Free shipping remains a major lure. However, shipping/logistics is a cost that ecommerce companies are required to absorb. So they are doing everything they can to take down costs. Some, like Amazon (Nasdaq:AMZN-Free Report), are supplementing the "local" feature (customer pickup from nearby store at his/her own convenience) with a larger number of more strategically located fulfillment centers.

Amazon is systematically doing away with traditional package delivery companies like UPS (NYSE:UPS-Free Report) and Fedex (NYSE:FDX-Free Report) because it operates on very thin margins. Online marketplaces like Alibaba are teaming up with local delivery companies (in China) to create a massive distribution network.  

Top-Selling Items

With retail of all kinds gradually moving online, picking specific categories to focus on has become a challenge. Individual product categories can broadly be classified today as books/music/video, apparel and accessories, auto and parts, consumer/CE, toys/hobby, home furniture/furnishings, health, food/beverage, office equipment and supplies, and other.
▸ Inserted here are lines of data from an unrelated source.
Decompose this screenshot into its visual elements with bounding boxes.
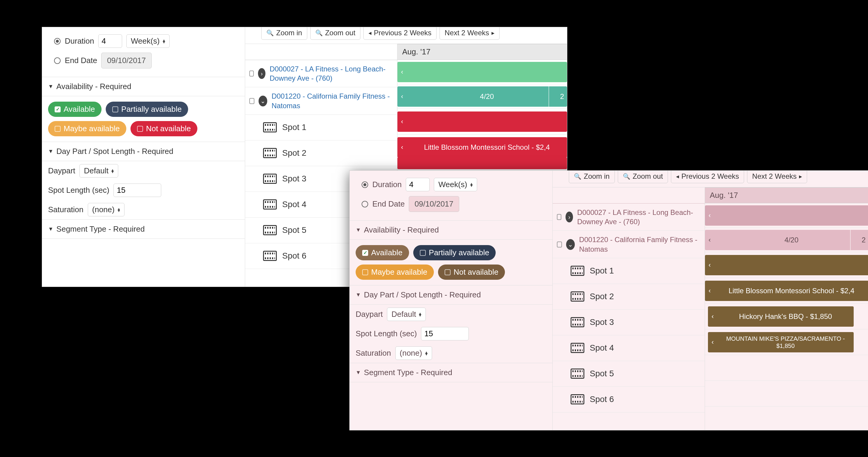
segment-section-header[interactable]: ▼Segment Type - Required (350, 363, 552, 382)
zoom-in-button[interactable]: 🔍Zoom in (261, 27, 307, 40)
expand-right-icon[interactable]: › (565, 211, 573, 222)
chevron-down-icon: ▼ (48, 148, 54, 154)
bar-right-value: 2 (862, 236, 866, 244)
enddate-input[interactable]: 09/10/2017 (409, 196, 459, 212)
pill-partial[interactable]: Partially available (413, 245, 496, 260)
enddate-label: End Date (65, 56, 97, 65)
zoom-out-button[interactable]: 🔍Zoom out (310, 27, 361, 40)
duration-unit-select[interactable]: Week(s) (126, 34, 169, 48)
pill-maybe[interactable]: Maybe available (355, 264, 434, 280)
enddate-radio[interactable] (54, 57, 61, 64)
gantt-bar[interactable]: ‹ (705, 255, 868, 275)
prev-weeks-button[interactable]: ◂Previous 2 Weeks (363, 27, 437, 40)
deal-row: ⌄ D001220 - California Family Fitness - … (553, 231, 705, 258)
availability-pills: Available Partially available Maybe avai… (42, 96, 245, 142)
deal-row: › D000027 - LA Fitness - Long Beach-Down… (245, 60, 397, 87)
spotlength-label: Spot Length (sec) (355, 329, 417, 338)
deal-checkbox[interactable] (249, 70, 254, 77)
pill-maybe[interactable]: Maybe available (48, 121, 126, 136)
gantt-bar[interactable]: ‹Little Blossom Montessori School - $2,4 (705, 281, 868, 301)
gantt-bar[interactable] (397, 157, 567, 169)
sidebar: Duration Week(s) End Date 09/10/2017 ▼Av… (350, 171, 553, 430)
deal-label[interactable]: D000027 - LA Fitness - Long Beach-Downey… (577, 208, 701, 226)
spot-label: Spot 4 (282, 200, 306, 209)
bar-label: Little Blossom Montessori School - $2,4 (714, 287, 868, 295)
chevron-left-icon: ‹ (705, 236, 714, 244)
pill-available[interactable]: Available (48, 102, 101, 117)
duration-input[interactable] (98, 34, 122, 48)
gantt-bar[interactable]: ‹Little Blossom Montessori School - $2,4 (397, 137, 567, 158)
daypart-select[interactable]: Default (80, 164, 118, 177)
chevron-left-icon: ‹ (397, 118, 407, 125)
gantt-bar[interactable]: ‹ (397, 112, 567, 132)
daypart-section-header[interactable]: ▼Day Part / Spot Length - Required (42, 142, 245, 161)
spot-row: Spot 6 (553, 387, 705, 412)
expand-right-icon[interactable]: › (258, 68, 266, 79)
spot-label: Spot 2 (590, 292, 614, 301)
sidebar: Duration Week(s) End Date 09/10/2017 ▼Av… (42, 27, 245, 287)
gantt-bar[interactable]: ‹4/202 (397, 86, 567, 107)
gantt-bar[interactable]: ‹MOUNTAIN MIKE'S PIZZA/SACRAMENTO - $1,8… (708, 332, 854, 352)
zoom-out-button[interactable]: 🔍Zoom out (618, 171, 668, 183)
main-grid: 🔍Zoom in 🔍Zoom out ◂Previous 2 Weeks Nex… (553, 171, 868, 430)
spotlength-input[interactable] (114, 183, 161, 197)
gantt-bar[interactable]: ‹4/202 (705, 230, 868, 250)
chevron-down-icon: ▼ (48, 226, 54, 232)
spot-row: Spot 1 (245, 115, 397, 141)
film-icon (263, 251, 277, 261)
daypart-section-header[interactable]: ▼Day Part / Spot Length - Required (350, 285, 552, 305)
bar-label: Hickory Hank's BBQ - $1,850 (717, 312, 854, 321)
chevron-left-icon: ‹ (705, 261, 714, 269)
zoom-in-button[interactable]: 🔍Zoom in (569, 171, 615, 183)
gantt-bar[interactable]: ‹Hickory Hank's BBQ - $1,850 (708, 306, 854, 327)
enddate-radio[interactable] (362, 201, 368, 207)
deal-checkbox[interactable] (557, 214, 561, 220)
daypart-label: Daypart (48, 166, 75, 175)
spot-label: Spot 1 (590, 266, 614, 276)
enddate-input[interactable]: 09/10/2017 (101, 53, 151, 68)
next-weeks-button[interactable]: Next 2 Weeks▸ (747, 171, 807, 183)
deal-row: ⌄ D001220 - California Family Fitness - … (245, 87, 397, 114)
month-header: Aug. '17 (397, 44, 567, 60)
next-weeks-button[interactable]: Next 2 Weeks▸ (439, 27, 500, 40)
saturation-select[interactable]: (none) (395, 346, 432, 360)
segment-section-header[interactable]: ▼Segment Type - Required (42, 219, 245, 239)
bar-label: MOUNTAIN MIKE'S PIZZA/SACRAMENTO - $1,85… (717, 335, 854, 349)
deal-checkbox[interactable] (557, 241, 562, 248)
spot-label: Spot 3 (590, 317, 614, 327)
chevron-left-icon: ‹ (708, 313, 717, 320)
duration-input[interactable] (406, 178, 430, 191)
film-icon (570, 369, 584, 379)
expand-down-icon[interactable]: ⌄ (258, 96, 267, 106)
pill-partial[interactable]: Partially available (106, 102, 188, 117)
duration-radio[interactable] (54, 38, 61, 45)
spot-row: Spot 2 (245, 141, 397, 166)
month-header: Aug. '17 (705, 188, 868, 203)
film-icon (263, 122, 277, 133)
prev-weeks-button[interactable]: ◂Previous 2 Weeks (671, 171, 744, 183)
daypart-select[interactable]: Default (387, 308, 426, 321)
chevron-left-icon: ‹ (705, 287, 714, 295)
daypart-label: Daypart (355, 310, 383, 319)
deal-checkbox[interactable] (249, 98, 254, 104)
chevron-down-icon: ▼ (355, 227, 361, 233)
pill-not[interactable]: Not available (438, 264, 505, 280)
pill-available[interactable]: Available (355, 245, 409, 260)
deal-label[interactable]: D001220 - California Family Fitness - Na… (579, 235, 701, 253)
chevron-down-icon: ▼ (355, 369, 361, 376)
gantt-bar[interactable]: ‹ (397, 62, 567, 82)
deal-label[interactable]: D000027 - LA Fitness - Long Beach-Downey… (270, 64, 393, 83)
duration-unit-select[interactable]: Week(s) (434, 178, 477, 191)
spot-label: Spot 6 (590, 395, 614, 404)
gantt-bar[interactable]: ‹ (705, 205, 868, 226)
availability-section-header[interactable]: ▼Availability - Required (350, 221, 552, 240)
deal-label[interactable]: D001220 - California Family Fitness - Na… (271, 91, 393, 110)
saturation-select[interactable]: (none) (88, 203, 125, 217)
availability-section-header[interactable]: ▼Availability - Required (42, 77, 245, 96)
spot-row: Spot 4 (553, 335, 705, 361)
pill-not[interactable]: Not available (130, 121, 197, 136)
spotlength-input[interactable] (421, 327, 469, 340)
expand-down-icon[interactable]: ⌄ (566, 239, 575, 250)
duration-radio[interactable] (362, 181, 368, 188)
film-icon (263, 174, 277, 184)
A recently published ecommerce study indicates that all these categories will grow at a mid-teens percentage rate this year with the exception of books/music/video which will be somewhat stronger. But growth rates are expected to moderate across categories to the low double-digits by 2018.

Apparel is a huge market and although online sales are currently under 10% of total apparel sales, the category already generates the most dollars. Selling tools, such as zoom, color swatching and configurators are helping the process. Even primarily brick-and-mortar outfits like Macy's (NYSE:M-Free Report) sees that consumers purchasing through multiple channels (online and offline stores) tend to spend more. This is encouraging traditional retailers to offer an online store to supplement their physical stores. Online sales also show better conversions since searches usually draw consumers with a prior intention to purchase.

The increase in technology purchases over the Internet is driven by not only individual consumers, but also companies and governments. The efficient and timely processing of orders, choice of payment options, subscription-selling and sales under the SaaS model are all facilitators.

The Association of American Publishers (AAP) says that ebook sales in the U.S. flattened out in 2013 due to difficult comps, particularly in the children's category. Publishers also took pricing actions, which affected revenues. Units however, grew 10.1% according to BookStats, a joint project between the AAP and the Book Industry Study Group. With a penetration rate in the mid-teens percentage range, the scope for market expansion is present.